It’s been 150 years since Scottish Physicist James Clerk Maxwell showed off the world’s first colour photograph at a Royal Institution lecture in London. His discovery is incredible but, technically, it shouldn’t have worked.
Best known for formulating classical electromagnetic theory and demonstrating that electricity, magnetism and light are all permutations of the electromagnetic field, James Clerk Maxwell’s research in optics led him to hypothesise the three-colour method in 1855. The three-colour method is based around the three types of colour-sensing cones in the human eye: red, green or blue. Maxwell figured that the human eye could be fooled into seeing a full colour picture if three slides of the appropriate colour in the proper proportions were overlaid.

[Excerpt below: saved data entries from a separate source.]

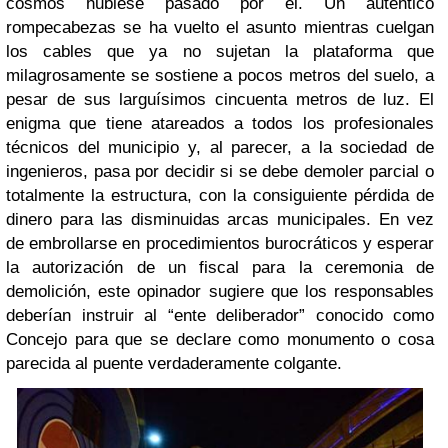
cosmos hubiese pasado por él. Un auténtico
rompecabezas se ha vuelto el asunto mientras cuelgan
los cables que ya no sujetan la plataforma que
milagrosamente se sostiene a pocos metros del suelo, a
pesar de sus larguísimos cincuenta metros de luz.
El
enigma que tiene atareados a todos los profesionales
técnicos del municipio y, al parecer, a la sociedad de
ingenieros, pasa por decidir si se debe demoler parcial o
totalmente la estructura, con la consiguiente pérdida de
dinero para las disminuidas arcas municipales. En vez
de embrollarse en procedimientos burocráticos y esperar
la autorización de un fiscal para la ceremonia de
demolición, este opinador sugiere que los responsables
deberían instruir al “ente deliberador” conocido como
Concejo para que se declare como monumento o cosa
parecida al puente verdaderamente colgante.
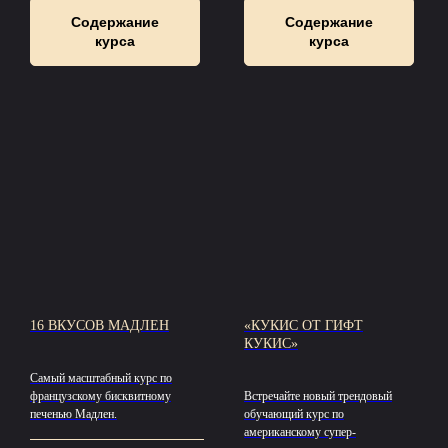
Содержание
Содержание
курса
курса
16 ВКУСОВ МАДЛЕН
«КУКИС ОТ ГИФТ
КУКИС»
Самый масштабный курс по
французскому бисквитному
Встречайте новый трендовый
печенью Мадлен.
обучающий курс по
американскому супер-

To demonstrate this effect, he and his assistant created the composite picture of a tartan ribbon you see above from three monochrome images, each filtered for a specific colour. The only problem was that the emulsion that he used to capture the monochrome images was really only reactive to blue light. The green light emulsion barely registered anything outside the blue-green spectrum and the red light emulsion did nothing at all. So how did he end up getting a full-colour image? Turns out the ferric thiocyanate he used as the red filter allows a large amount of ultraviolet light to pass through and red-dyed fabrics tend to reflect ultraviolet light as well as red. The red colour he produced was not from the visual spectrum at all, instead he created a full colour image from the ultraviolet, blue-green, blue spectrums.
Maxwell succeeded in creating the world’s first durable colour photograph – but for the wrong reasons. So happy birthday, colour photography, you’re one of our favourite accidents.